Effectively, they say Article 121(1A) can stay. But they suggest it may also be useful to say that the syariah court should not interfere where non-Muslim rights are affected.
It’s also important to make it clear that the determination of who is a Muslim should belong to that person. Provisions such as in Selangor, which give the syariah court jurisdiction to make that determination, should be removed. Definitions of who is a Muslim should also be removed.
At the moment, such definitions in state enactments go beyond the constitution, which says Islamic law applies to “persons professing the religion of Islam”. State enactments define it wider; for example, by stating that a person born to a Muslim or person who converts to Islam is a Muslim for all time.
The problem is the courts have made Article 121(1A) into something it was never intended to be. It was just intended for Muslims who have had their disputes litigated in the syariah courts and were dissatisfied, trying to get a second bite at the cherry in the civil courts. It was to stop that practice. It was not to suddenly create a dual judicial system, nor was it meant to impose Islamic law on non-Muslims, which is the effect of the Court of Appeal decision.
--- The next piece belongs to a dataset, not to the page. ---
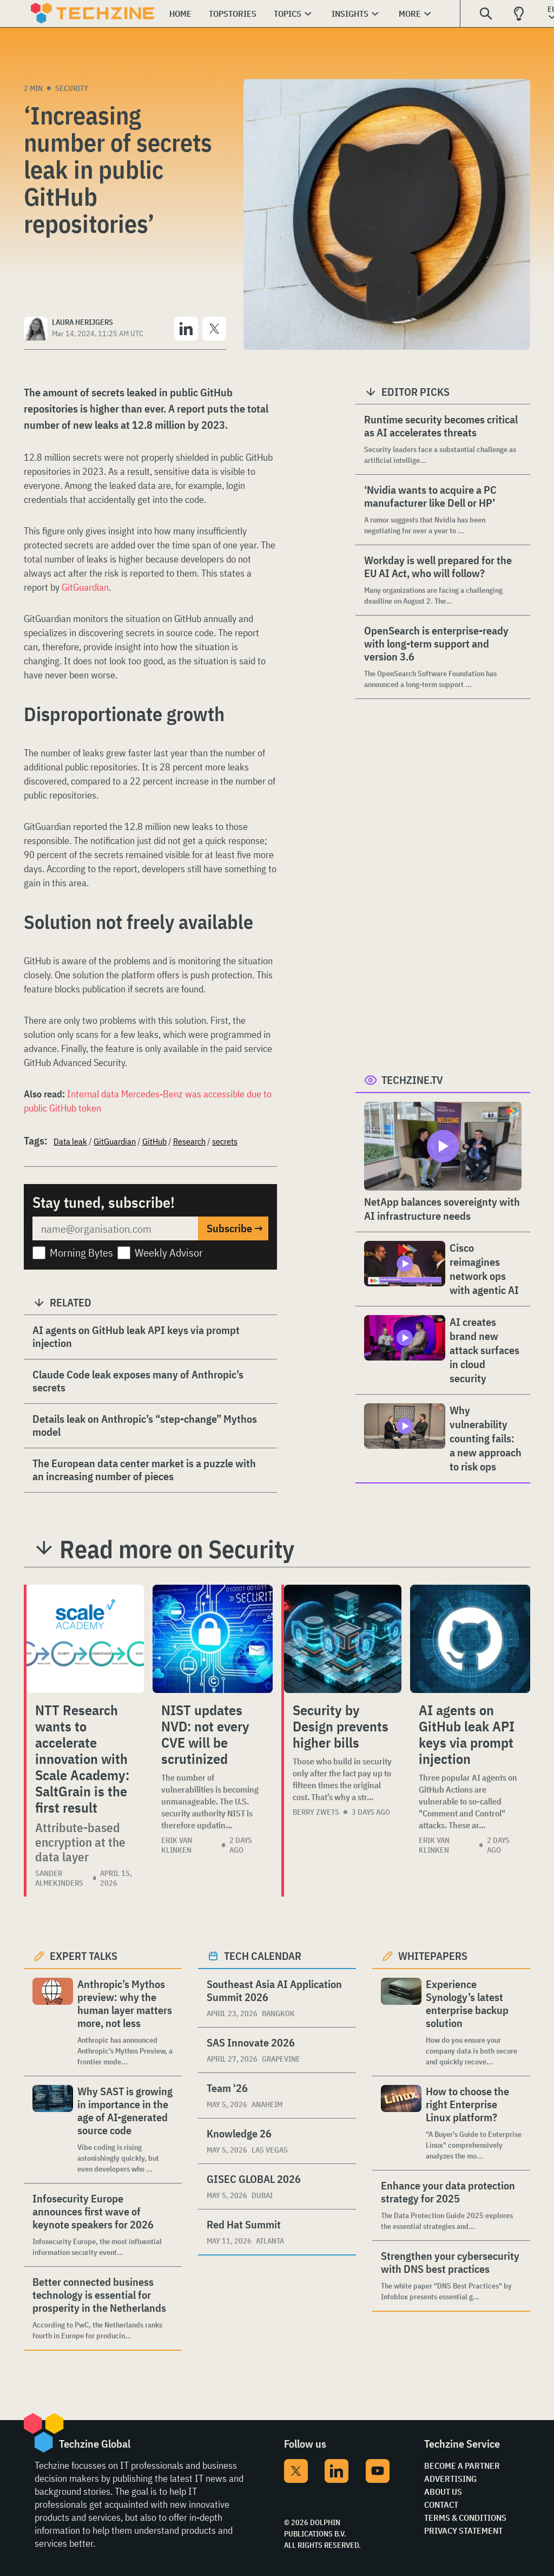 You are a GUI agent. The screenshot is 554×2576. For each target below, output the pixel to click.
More (410, 13)
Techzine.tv (412, 1080)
What is the biggest impact of the Court of Appeal’s decision on those such as Kaliammal?
The biggest impact for them is not legal. It’s the emotional trauma they go through that is the most horrible thing about it all. For Kaliammal, her husband had died, and all of a sudden, a big group of people descended on the hospital and took her husband’s body away. She wasn’t able to do prayers and cremate Moorthy’s body in the way she believes is necessary for his soul to achieve peace.
It’s the real human lives that are at stake.